## What the task asks
All records below are to be duplicated exactly, with every picture excluded.

Dataset entries:
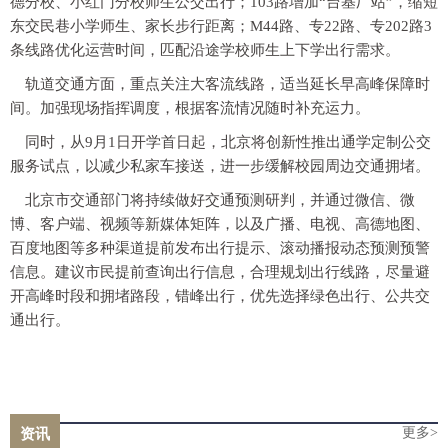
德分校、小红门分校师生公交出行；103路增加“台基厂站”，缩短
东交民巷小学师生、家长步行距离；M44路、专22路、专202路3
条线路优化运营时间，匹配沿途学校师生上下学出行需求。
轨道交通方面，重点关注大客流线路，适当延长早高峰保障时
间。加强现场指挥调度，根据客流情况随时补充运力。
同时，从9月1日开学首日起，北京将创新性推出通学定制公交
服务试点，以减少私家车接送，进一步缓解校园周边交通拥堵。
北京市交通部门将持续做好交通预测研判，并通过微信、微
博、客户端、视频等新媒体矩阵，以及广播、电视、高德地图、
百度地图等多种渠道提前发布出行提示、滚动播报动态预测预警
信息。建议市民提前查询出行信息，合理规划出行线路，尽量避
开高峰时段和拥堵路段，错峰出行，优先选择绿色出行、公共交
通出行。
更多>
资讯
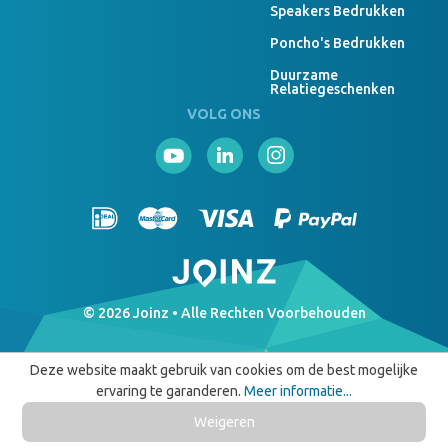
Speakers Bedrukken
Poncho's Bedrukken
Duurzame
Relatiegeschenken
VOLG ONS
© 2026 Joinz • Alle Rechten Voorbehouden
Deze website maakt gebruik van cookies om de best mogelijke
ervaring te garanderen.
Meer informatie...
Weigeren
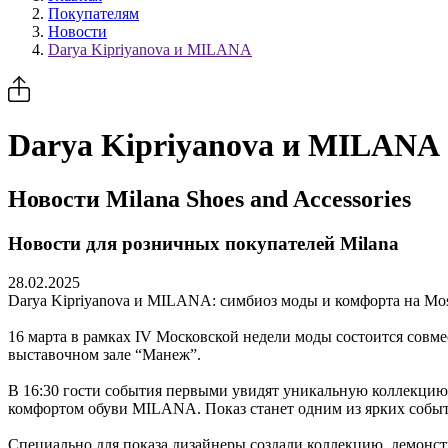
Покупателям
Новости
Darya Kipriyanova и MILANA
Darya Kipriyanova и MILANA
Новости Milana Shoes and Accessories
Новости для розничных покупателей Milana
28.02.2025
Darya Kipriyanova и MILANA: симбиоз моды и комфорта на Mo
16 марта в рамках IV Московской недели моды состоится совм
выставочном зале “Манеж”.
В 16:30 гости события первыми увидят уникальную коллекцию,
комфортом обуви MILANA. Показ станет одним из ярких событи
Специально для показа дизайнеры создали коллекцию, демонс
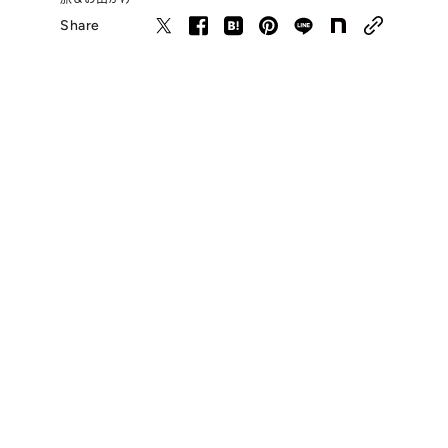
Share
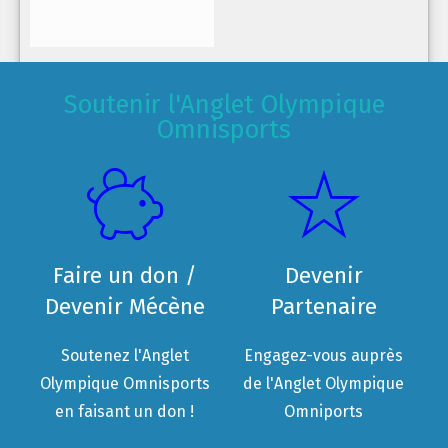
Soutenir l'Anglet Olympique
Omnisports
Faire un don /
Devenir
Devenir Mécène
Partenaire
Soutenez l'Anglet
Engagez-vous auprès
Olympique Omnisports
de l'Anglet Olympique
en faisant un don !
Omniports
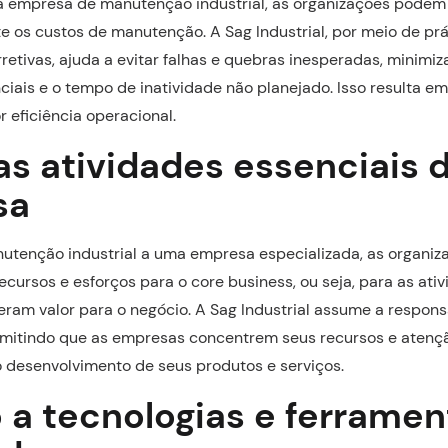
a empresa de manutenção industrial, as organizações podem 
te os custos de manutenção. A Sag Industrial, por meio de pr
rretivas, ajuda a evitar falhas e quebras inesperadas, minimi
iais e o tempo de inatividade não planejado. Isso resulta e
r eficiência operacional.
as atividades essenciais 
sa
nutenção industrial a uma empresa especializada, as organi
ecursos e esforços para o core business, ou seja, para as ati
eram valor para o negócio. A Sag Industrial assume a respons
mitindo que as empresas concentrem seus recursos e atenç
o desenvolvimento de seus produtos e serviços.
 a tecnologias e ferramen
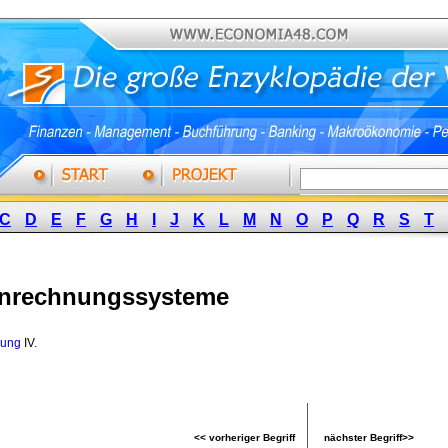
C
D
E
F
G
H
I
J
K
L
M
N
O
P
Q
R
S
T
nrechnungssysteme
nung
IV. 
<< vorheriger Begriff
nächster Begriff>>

## Solution to the exercise
德分校、小红门分校师生公交出行；103路增加“台基厂站”，缩短
东交民巷小学师生、家长步行距离；M44路、专22路、专202路3
条线路优化运营时间，匹配沿途学校师生上下学出行需求。
轨道交通方面，重点关注大客流线路，适当延长早高峰保障时
间。加强现场指挥调度，根据客流情况随时补充运力。
同时，从9月1日开学首日起，北京将创新性推出通学定制公交
服务试点，以减少私家车接送，进一步缓解校园周边交通拥堵。
北京市交通部门将持续做好交通预测研判，并通过微信、微
博、客户端、视频等新媒体矩阵，以及广播、电视、高德地图、
百度地图等多种渠道提前发布出行提示、滚动播报动态预测预警
信息。建议市民提前查询出行信息，合理规划出行线路，尽量避
开高峰时段和拥堵路段，错峰出行，优先选择绿色出行、公共交
通出行。
更多>
资讯
Speakers Bedrukken
Poncho's Bedrukken
Duurzame
Relatiegeschenken
VOLG ONS
© 2026 Joinz • Alle Rechten Voorbehouden
Deze website maakt gebruik van cookies om de best mogelijke
ervaring te garanderen.
Meer informatie...
Weigeren
Покупателям
Новости
Darya Kipriyanova и MILANA
Darya Kipriyanova и MILANA
Новости Milana Shoes and Accessories
Новости для розничных покупателей Milana
28.02.2025
Darya Kipriyanova и MILANA: симбиоз моды и комфорта на Mo
16 марта в рамках IV Московской недели моды состоится совм
выставочном зале “Манеж”.
В 16:30 гости события первыми увидят уникальную коллекцию,
комфортом обуви MILANA. Показ станет одним из ярких событи
Специально для показа дизайнеры создали коллекцию, демонс
Share
Soutenir l'Anglet Olympique
Omnisports
Faire un don /
Devenir
Devenir Mécène
Partenaire
Soutenez l'Anglet
Engagez-vous auprès
Olympique Omnisports
de l'Anglet Olympique
en faisant un don !
Omniports
a empresa de manutenção industrial, as organizações podem 
te os custos de manutenção. A Sag Industrial, por meio de pr
rretivas, ajuda a evitar falhas e quebras inesperadas, minimi
iais e o tempo de inatividade não planejado. Isso resulta e
r eficiência operacional.
as atividades essenciais 
sa
nutenção industrial a uma empresa especializada, as organi
ecursos e esforços para o core business, ou seja, para as ati
eram valor para o negócio. A Sag Industrial assume a respons
mitindo que as empresas concentrem seus recursos e atenç
o desenvolvimento de seus produtos e serviços.
 a tecnologias e ferramen
C
D
E
F
G
H
I
J
K
L
M
N
O
P
Q
R
S
T
nrechnungssysteme
nung
IV. 
<< vorheriger Begriff
nächster Begriff>>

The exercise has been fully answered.